The GPT-3 experiments use the "davinci" engine by default. You can use a different engine by setting the OPENAI_GPT3_ENGINE environment variable.

To reproduce experiments from EMNLP 2021 paper, please follow README_EMNLP_2021.md.

To use BenchCLAMP, please follow README_BenchCLAMP.md.

Contributing

This project welcomes contributions and suggestions. Most contributions require you to agree to a Contributor License Agreement (CLA) declaring that you have the right to, and actually do, grant us the rights to use your contribution. For details, visit https://cla.opensource.microsoft.com.

When you submit a pull request, a CLA bot will automatically determine whether you need to provide a CLA and decorate the PR appropriately (e.g., status check, comment). Simply follow the instructions provided by the bot. You will only need to do this once across all repos using our CLA.

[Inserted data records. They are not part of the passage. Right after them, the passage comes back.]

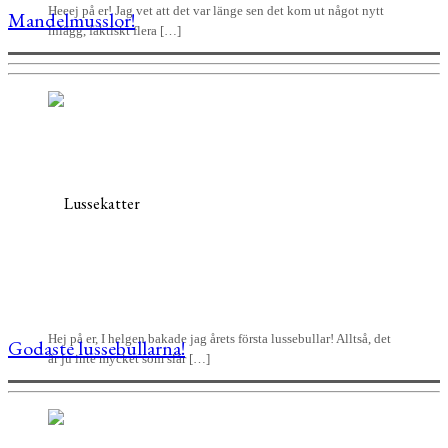
Heeej på er! Jag vet att det var länge sen det kom ut något nytt
Mandelmusslor!
inlägg, faktiskt flera […]
Hej på er, I helgen bakade jag årets första lussebullar! Alltså, det
Godaste lussebullarna!
är ju inte mycket som slår […]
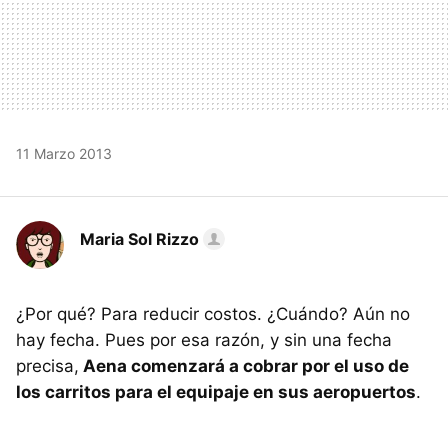
11 Marzo 2013
Maria Sol Rizzo
¿Por qué? Para reducir costos. ¿Cuándo? Aún no
hay fecha. Pues por esa razón, y sin una fecha
precisa,
Aena comenzará a cobrar por el uso de
los carritos para el equipaje en sus aeropuertos
.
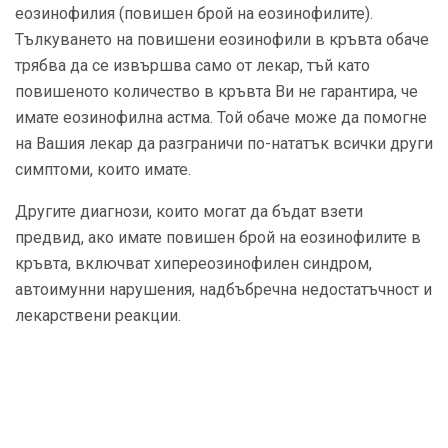
еозинофилия (повишен брой на еозинофилите).
Тълкуването на повишени еозинофили в кръвта обаче
трябва да се извършва само от лекар, тъй като
повишеното количество в кръвта Ви не гарантира, че
имате еозинофилна астма. Той обаче може да помогне
на Вашия лекар да разграничи по-нататък всички други
симптоми, които имате.
Другите диагнози, които могат да бъдат взети
предвид, ако имате повишен брой на еозинофилите в
кръвта, включват хипереозинофилен синдром,
автоимунни нарушения, надбъбречна недостатъчност и
лекарствени реакции.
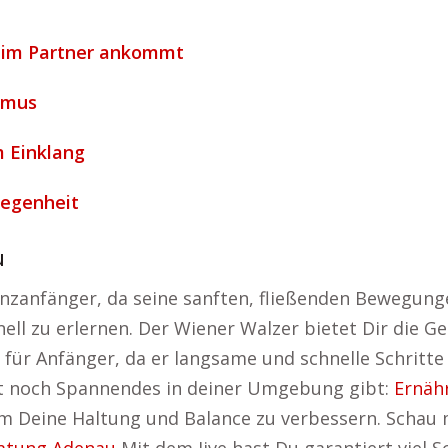
eim Partner ankommt
hmus
m Einklang
legenheit
u
nzanfänger, da seine sanften, fließenden Bewegunge
nell zu erlernen. Der Wiener Walzer bietet Dir die 
l für Anfänger, da er langsame und schnelle Schritte 
st noch Spannendes in deiner Umgebung gibt:
Ernäh
um Deine Haltung und Balance zu verbessern. Schau 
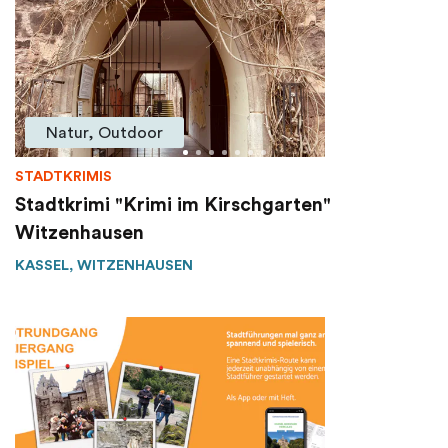
Natur, Outdoor
STADTKRIMIS
Stadtkrimi "Krimi im Kirschgarten"
Witzenhausen
KASSEL, WITZENHAUSEN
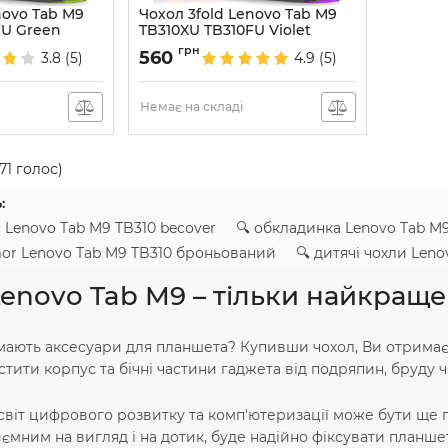
novo Tab M9
Чохол 3fold Lenovo Tab M9
FU Green
TB310XU TB310FU Violet
Артикул:
6971
грн
560
3.8
(5)
4.9
(5)
Немає на складі
71
голос)
:
с Lenovo Tab M9 TB310 becover 🔍 обкладинка Lenovo Tab M
r Lenovo Tab M9 TB310 броньований 🔍 дитячі чохли Lenov
enovo Tab M9 – тільки найкраще
мають аксесуари для планшета? Купивши чохол, Ви отримаєт
стити корпус та бічні частини гаджета від подряпин, бруду ч
світ цифрового розвитку та комп'ютеризації може бути ще п
ємним на вигляд і на дотик, буде надійно фіксувати планше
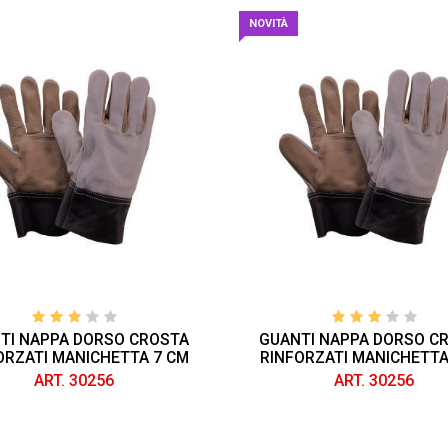
NOVITÀ
TI NAPPA DORSO CROSTA
GUANTI NAPPA DORSO C
ORZATI MANICHETTA 7 CM
RINFORZATI MANICHETTA
ART. 30256
ART. 30256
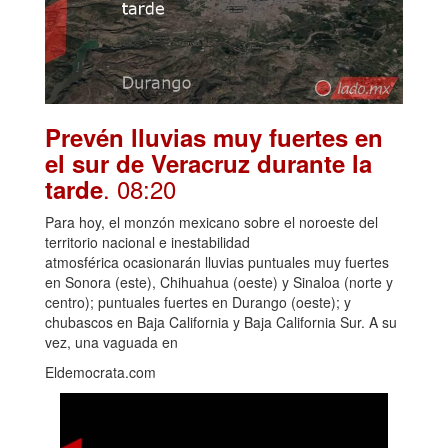
Prevén lluvias muy fuertes en
el sur de Veracruz durante la
. 08:20
tarde
Para hoy, el monzón mexicano sobre el noroeste del
territorio nacional e inestabilidad
atmosférica ocasionarán lluvias puntuales muy fuertes
en Sonora (este), Chihuahua (oeste) y Sinaloa (norte y
centro); puntuales fuertes en Durango (oeste); y
chubascos en Baja California y Baja California Sur. A su
vez, una vaguada en
Eldemocrata.com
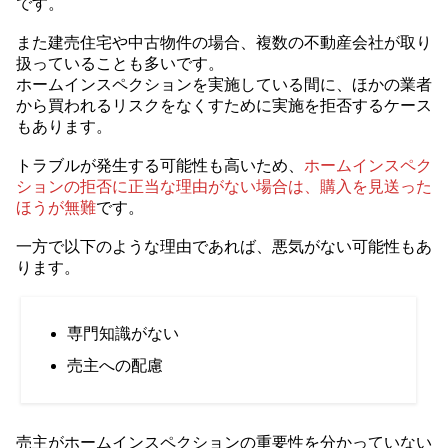
です。
また建売住宅や中古物件の場合、複数の不動産会社が取り
扱っていることも多いです。
ホームインスペクションを実施している間に、ほかの業者
から買われるリスクをなくすために実施を拒否するケース
もあります。
トラブルが発生する可能性も高いため、
ホームインスペク
ションの拒否に正当な理由がない場合は、購入を見送った
ほうが無難
です。
一方で以下のような理由であれば、悪気がない可能性もあ
ります。
専門知識がない
売主への配慮
売主がホームインスペクションの重要性を分かっていない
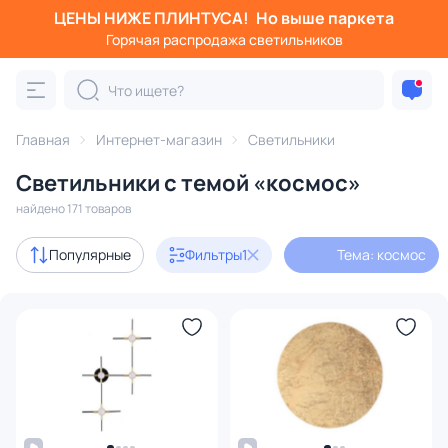
ЦЕНЫ НИЖЕ ПЛИНТУСА!
Но выше паркета
Фильтры
Горячая распродажа светильников
Тема: космос
Категория:
Все светильники
Главная
Интернет-магазин
Светильники
Люстры
Подвесные светильники
Потолочные светил
Светильники с темой «космос»
найдено 171 товаров
Акции
31
Популярные
Фильтры
1
Тема: космос
с 3D-моделями
23
В наличии
138
Доставка
Бренд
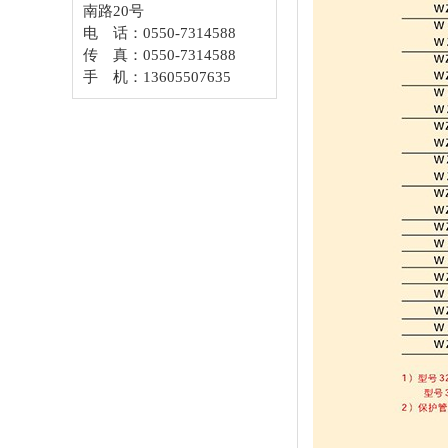
南路20号
电 话：0550-7314588
传 真：0550-7314588
手 机：13605507635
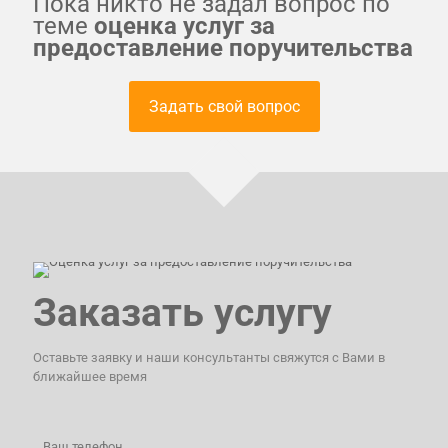
Пока никто не задал вопрос по
теме
оценка услуг за
предоставление поручительства
Задать свой вопрос
Заказать услугу
Оставьте заявку и наши консультанты свяжутся с Вами в
ближайшее время
Ваш телефон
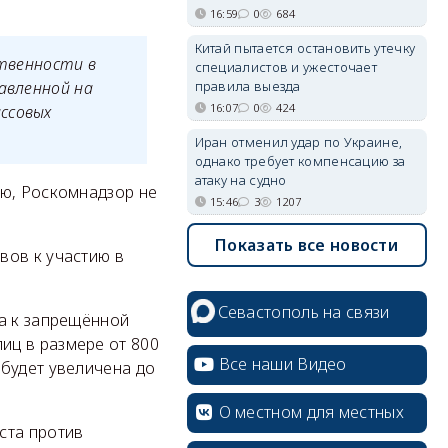
16:59
0
684
Китай пытается остановить утечку
твенности в
специалистов и ужесточает
правила выезда
авленной на
16:07
0
424
ссовых
Иран отменил удар по Украине,
однако требует компенсацию за
атаку на судно
ию, Роскомнадзор не
15:46
3
1207
Показать все новости
вов к участию в
Севастополь на связи
па к запрещённой
иц в размере от 800
Все наши Видео
 будет увеличена до
О местном для местных
ста против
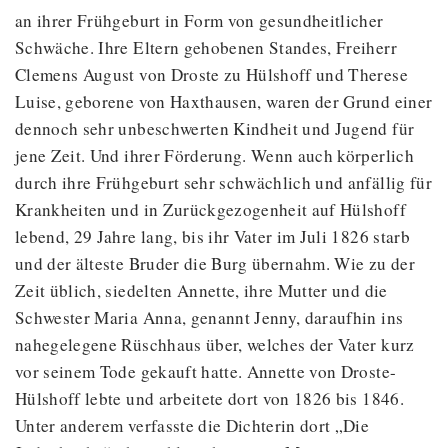
an ihrer Frühgeburt in Form von gesundheitlicher
Schwäche. Ihre Eltern gehobenen Standes, Freiherr
Clemens August von Droste zu Hülshoff und Therese
Luise, geborene von Haxthausen, waren der Grund einer
dennoch sehr unbeschwerten Kindheit und Jugend für
jene Zeit. Und ihrer Förderung. Wenn auch körperlich
durch ihre Frühgeburt sehr schwächlich und anfällig für
Krankheiten und in Zurückgezogenheit auf Hülshoff
lebend, 29 Jahre lang, bis ihr Vater im Juli 1826 starb
und der älteste Bruder die Burg übernahm. Wie zu der
Zeit üblich, siedelten Annette, ihre Mutter und die
Schwester Maria Anna, genannt Jenny, daraufhin ins
nahegelegene Rüschhaus über, welches der Vater kurz
vor seinem Tode gekauft hatte. Annette von Droste-
Hülshoff lebte und arbeitete dort von 1826 bis 1846.
Unter anderem verfasste die Dichterin dort „Die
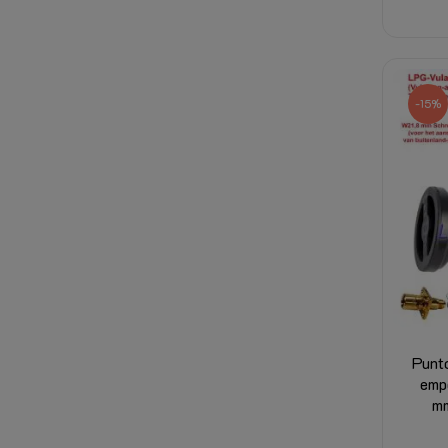
-15%
Punt
emp
mm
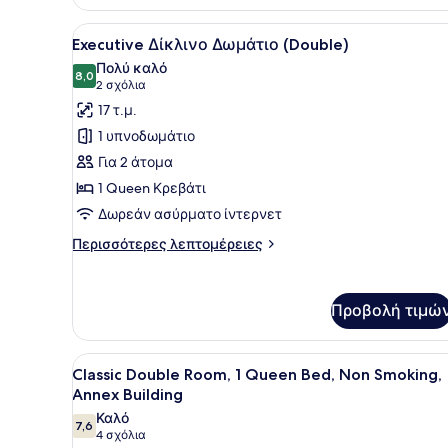
Προβολή
Ένα δωμάτιο ξενοδοχείου με
5
Executive Δίκλινο Δωμάτιο (Double)
όλων
Πολύ καλό
των
8,0
8,0 στα 10
(2
2 σχόλια
φωτογραφιών
σχόλια)
17 τ.μ.
για
1 υπνοδωμάτιο
Executive
Για 2 άτομα
Δίκλινο
1 Queen Κρεβάτι
Δωμάτιο
Δωρεάν ασύρματο ίντερνετ
(Double)
Περισσότερες
Περισσότερες λεπτομέρειες
λεπτομέρειες
για
Executive
Προβολή τιμώ
Δίκλινο
Δωμάτιο
(Double)
Προβολή
Classic Double Room, 1 Quee
4
Classic Double Room, 1 Queen Bed, Non Smoking,
όλων
Annex Building
των
Καλό
7,6
φωτογραφιών
7,6 στα 10
(4
4 σχόλια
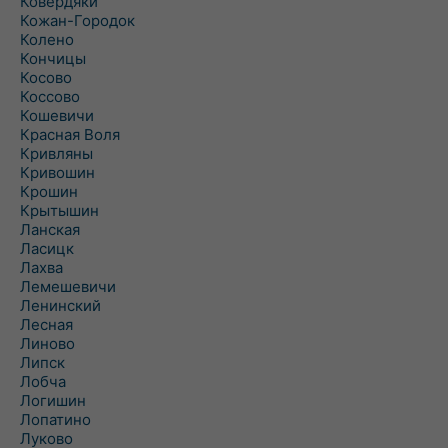
Ковердяки
Кожан-Городок
Колено
Кончицы
Косово
Коссово
Кошевичи
Красная Воля
Кривляны
Кривошин
Крошин
Крытышин
Ланская
Ласицк
Лахва
Лемешевичи
Ленинский
Лесная
Линово
Липск
Лобча
Логишин
Лопатино
Луково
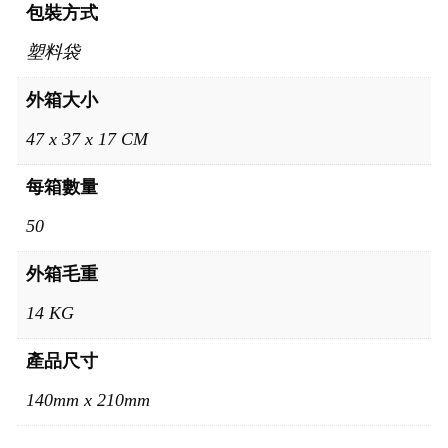
包裝方式
塑料袋
外箱大小
47 x 37 x 17 CM
每箱數量
50
外箱毛重
14 KG
產品尺寸
140mm x 210mm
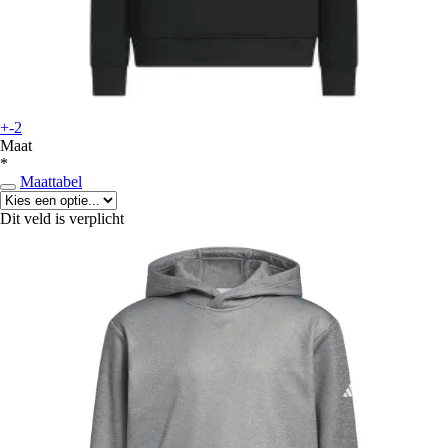
+-2
Maat
*
Maattabel
Dit veld is verplicht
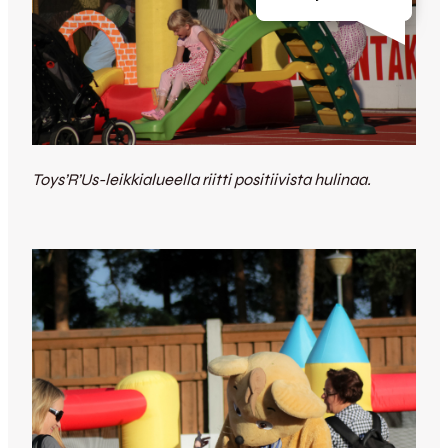
Toys’R’Us-leikkialueella riitti positiivista hulinaa.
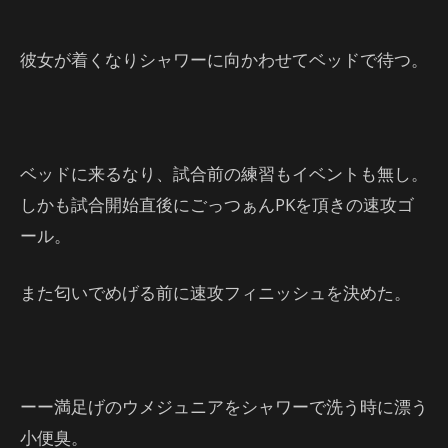
彼女が着くなりシャワーに向かわせてベッドで待つ。
ベッドに来るなり、試合前の練習もイベントも無し。
しかも試合開始直後にごっつぁんPKを頂きの速攻ゴ
ール。
また匂いでめげる前に速攻フィニッシュを決めた。
ーー満足げのウメジュニアをシャワーで洗う時に漂う
小便臭。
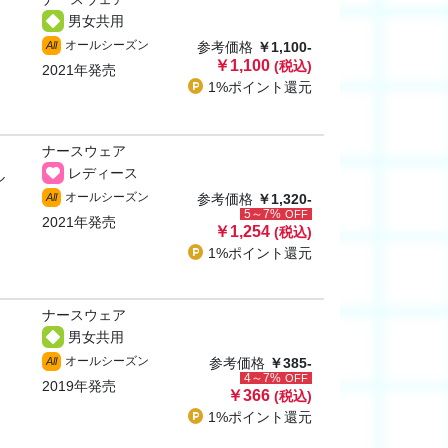
男女共用
オールシーズン
All
参考価格
￥1,100-
￥1,100
(税込)
2021年発売
1%ポイント
還元
ナースウェア
レディース
ル
オールシーズン
All
参考価格
￥1,320-
5～7%
OFF
2021年発売
￥1,254
(税込)
1%ポイント
還元
ナースウェア
男女共用
オールシーズン
All
参考価格
￥385-
4～7%
OFF
2019年発売
￥366
(税込)
1%ポイント
還元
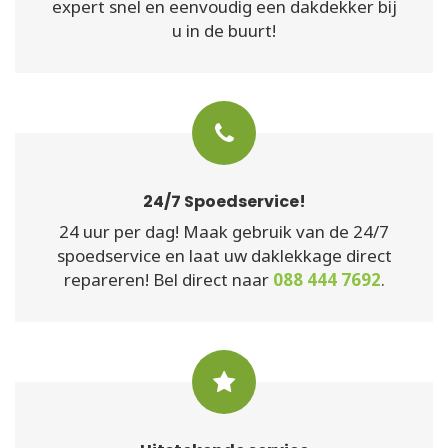
expert snel en eenvoudig een dakdekker bij
u in de buurt!
24/7 Spoedservice!
24 uur per dag! Maak gebruik van de 24/7
spoedservice en laat uw daklekkage direct
repareren! Bel direct naar
088 444 7692
.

This project has adopted the Microsoft Open Source Code of Conduct. For more information see the Code of Conduct FAQ or contact opencode@microsoft.com with any additional questions or comments.

Trademarks

This project may contain trademarks or logos for projects, products, or services. Authorized use of Microsoft trademarks or logos is subject to and must follow Microsoft's Trademark & Brand Guidelines. Use of Microsoft trademarks or logos in modified versions of this project must not cause confusion or imply Microsoft sponsorship. Any use of third-party trademarks or logos are subject to those third-party's policies.